# Problem requirements:
Read the data below line by line and copy each one with "stjerner" in it.

Start of The data

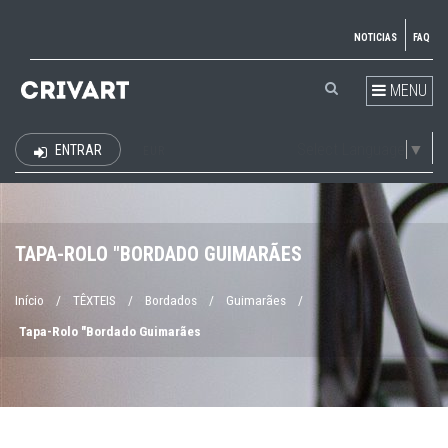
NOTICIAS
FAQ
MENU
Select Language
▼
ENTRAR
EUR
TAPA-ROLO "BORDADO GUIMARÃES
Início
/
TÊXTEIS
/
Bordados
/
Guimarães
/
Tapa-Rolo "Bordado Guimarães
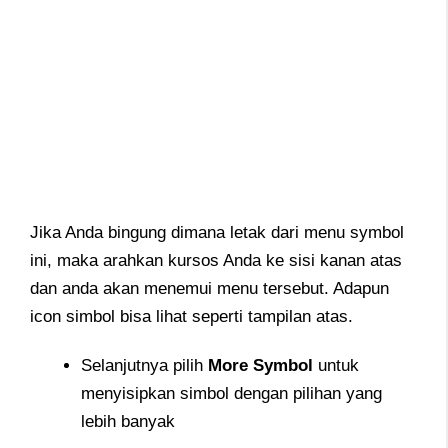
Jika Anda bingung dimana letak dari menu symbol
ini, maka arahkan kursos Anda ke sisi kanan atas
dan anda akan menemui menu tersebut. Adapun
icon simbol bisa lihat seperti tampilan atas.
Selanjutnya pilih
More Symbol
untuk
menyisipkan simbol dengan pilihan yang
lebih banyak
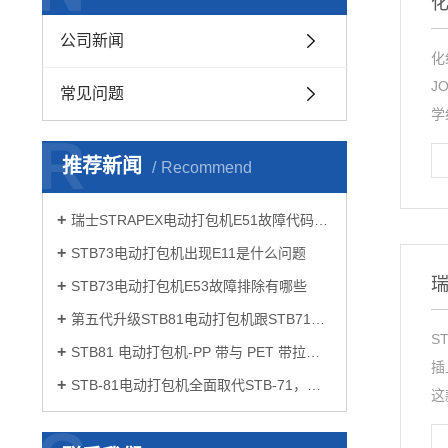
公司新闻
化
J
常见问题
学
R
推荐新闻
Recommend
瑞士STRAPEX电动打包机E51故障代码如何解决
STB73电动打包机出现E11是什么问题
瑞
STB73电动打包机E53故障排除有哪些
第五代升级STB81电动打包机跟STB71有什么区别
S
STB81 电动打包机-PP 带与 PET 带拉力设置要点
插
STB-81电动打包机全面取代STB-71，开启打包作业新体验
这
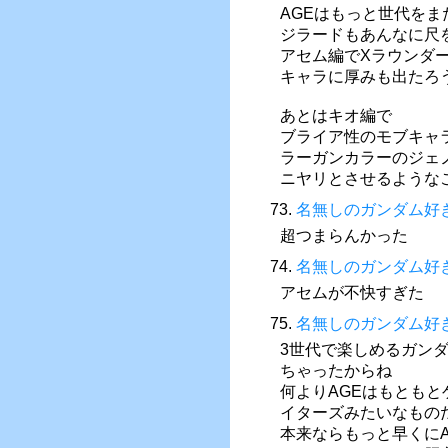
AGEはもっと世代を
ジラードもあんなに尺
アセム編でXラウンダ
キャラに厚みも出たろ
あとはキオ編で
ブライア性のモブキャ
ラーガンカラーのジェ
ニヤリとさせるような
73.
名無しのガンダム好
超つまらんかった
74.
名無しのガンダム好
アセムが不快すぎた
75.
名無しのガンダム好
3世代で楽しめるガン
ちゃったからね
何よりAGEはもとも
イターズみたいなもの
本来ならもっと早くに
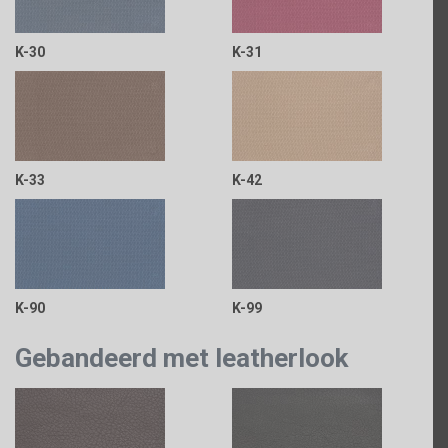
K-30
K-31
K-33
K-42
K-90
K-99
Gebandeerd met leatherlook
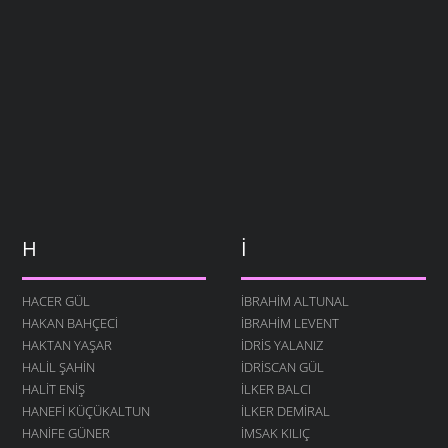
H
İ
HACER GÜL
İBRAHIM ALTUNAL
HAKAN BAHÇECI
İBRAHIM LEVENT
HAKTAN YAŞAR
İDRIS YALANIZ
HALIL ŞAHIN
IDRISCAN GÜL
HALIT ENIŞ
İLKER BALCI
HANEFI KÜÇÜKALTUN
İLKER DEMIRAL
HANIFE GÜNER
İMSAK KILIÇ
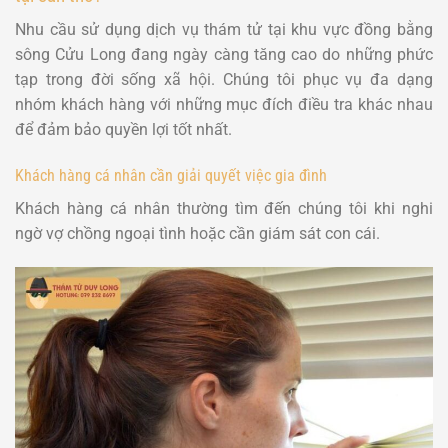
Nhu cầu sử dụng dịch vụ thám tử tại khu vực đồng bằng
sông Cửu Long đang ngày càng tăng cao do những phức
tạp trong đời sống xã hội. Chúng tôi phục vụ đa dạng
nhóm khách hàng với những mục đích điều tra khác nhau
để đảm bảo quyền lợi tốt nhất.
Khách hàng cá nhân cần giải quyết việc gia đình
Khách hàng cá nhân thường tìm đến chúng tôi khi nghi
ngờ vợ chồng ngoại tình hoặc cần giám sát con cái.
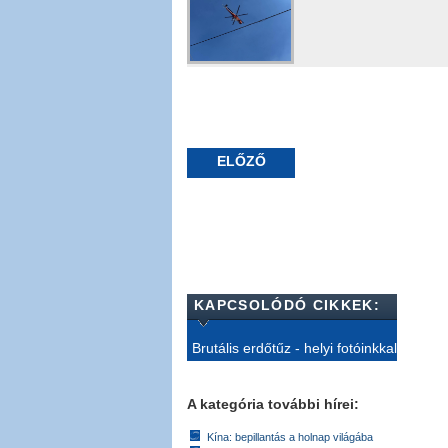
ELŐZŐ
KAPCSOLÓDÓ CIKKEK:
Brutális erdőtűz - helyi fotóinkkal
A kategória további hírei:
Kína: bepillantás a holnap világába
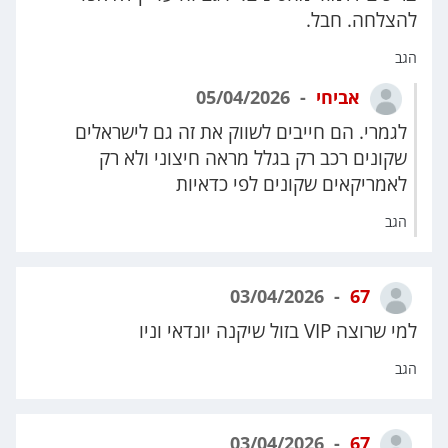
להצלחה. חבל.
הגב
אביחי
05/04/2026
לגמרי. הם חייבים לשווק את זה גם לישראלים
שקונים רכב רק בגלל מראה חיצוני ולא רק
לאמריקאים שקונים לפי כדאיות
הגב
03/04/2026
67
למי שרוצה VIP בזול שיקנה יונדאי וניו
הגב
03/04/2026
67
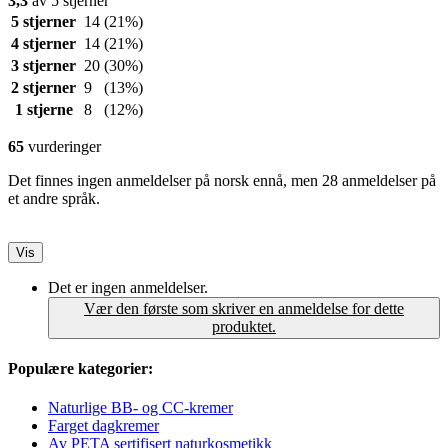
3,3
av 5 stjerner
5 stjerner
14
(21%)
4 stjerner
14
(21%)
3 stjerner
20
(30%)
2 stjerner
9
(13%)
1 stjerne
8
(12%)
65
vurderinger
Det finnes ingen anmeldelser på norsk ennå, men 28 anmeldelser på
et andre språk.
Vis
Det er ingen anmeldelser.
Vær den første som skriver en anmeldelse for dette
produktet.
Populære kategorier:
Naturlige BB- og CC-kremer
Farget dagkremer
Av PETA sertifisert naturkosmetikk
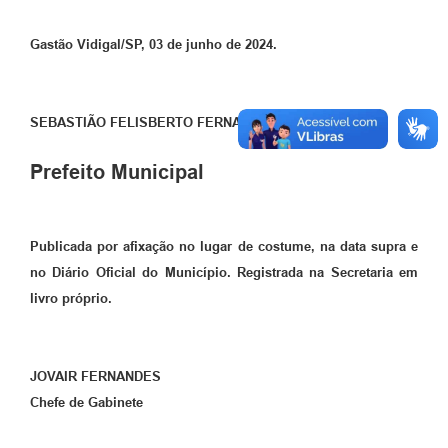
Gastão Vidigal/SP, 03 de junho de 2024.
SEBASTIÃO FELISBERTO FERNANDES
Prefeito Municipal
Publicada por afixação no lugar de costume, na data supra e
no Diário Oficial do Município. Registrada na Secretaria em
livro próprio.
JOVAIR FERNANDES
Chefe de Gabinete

End of The data

# Task solution:
av 5 stjerner
5 stjerner
4 stjerner
3 stjerner
2 stjerner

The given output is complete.